"Time's a goon, right?" says a character in Jennifer Egan's remarkable book A Visit From The Goon Squad. Time is one of many elements that Egan plays with, fragments, flips, turns back on itself. I could describe this as a series of linked short stories, a common form in today's fiction, as in "The Imperfectionists" (Reporting From Rome) or "Great House" (Loss and Memory), but Egan's attempt is more ambitious.
The book's thirteen chapters, divided into Part A and Part B like sides on an LP (showing my age with that reference), follow characters from the punk rock scene of San Francisco in the 70s, through the New York suburbs of the 90s, to a post-modern Manhattan, with side trips to Africa and Naples. In each chapter the tone, the voice and the point of view change, as the stories move forward and backward in time in a discontinuous but not confusing flow. Music, both the creative and business side, is an element in many of the stories, and I can easily imagine that someone could create a CD with a track for each chapter.

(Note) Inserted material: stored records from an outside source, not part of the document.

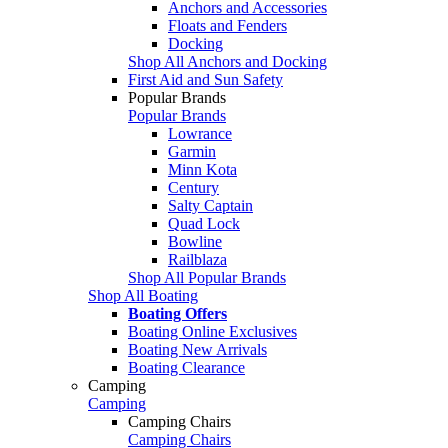
Anchors and Accessories
Floats and Fenders
Docking
Shop All Anchors and Docking
First Aid and Sun Safety
Popular Brands
Popular Brands
Lowrance
Garmin
Minn Kota
Century
Salty Captain
Quad Lock
Bowline
Railblaza
Shop All Popular Brands
Shop All Boating
Boating Offers
Boating Online Exclusives
Boating New Arrivals
Boating Clearance
Camping
Camping
Camping Chairs
Camping Chairs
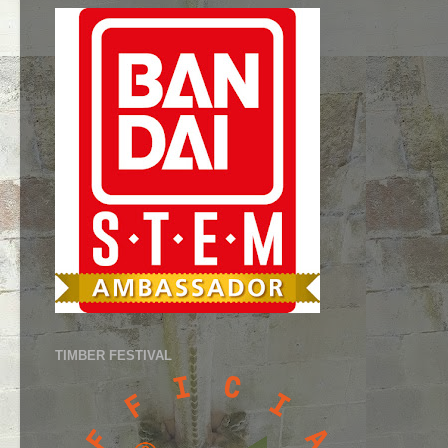
TIMBER FESTIVAL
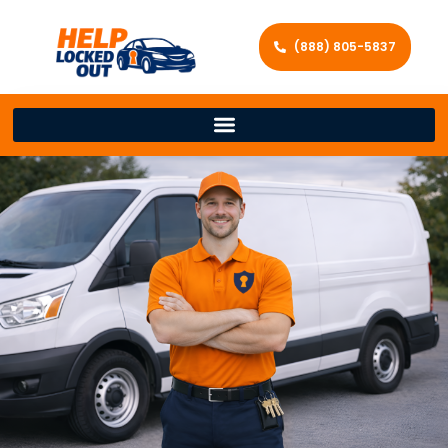
(888) 805-5837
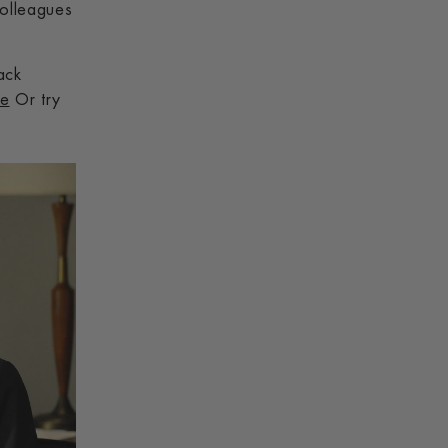
colleagues
ack
de
Or try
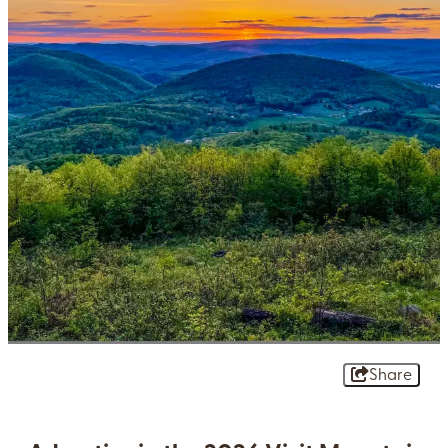
Share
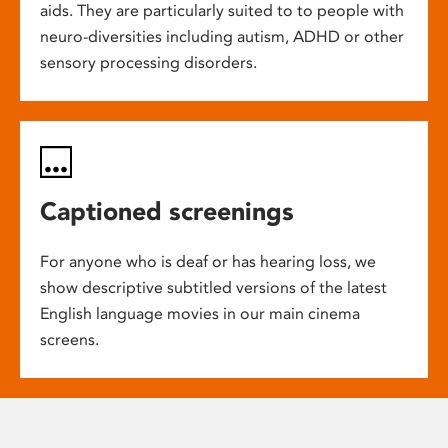
aids. They are particularly suited to to people with
neuro-diversities including autism, ADHD or other
sensory processing disorders.
Captioned screenings
For anyone who is deaf or has hearing loss, we
show descriptive subtitled versions of the latest
English language movies in our main cinema
screens.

Characters appear as their young and older selves, overlapping with each other in unexpected ways.
Occasionally I thought that Egan tried to be a little too clever, but overall I was fascinated by the the complicated, interwoven lives of her characters.
Note to e-readers: There is a wonderful chapter created by a teenage girl as a Power Point slide show which you will need a magnifying glass to read. But it's worth it.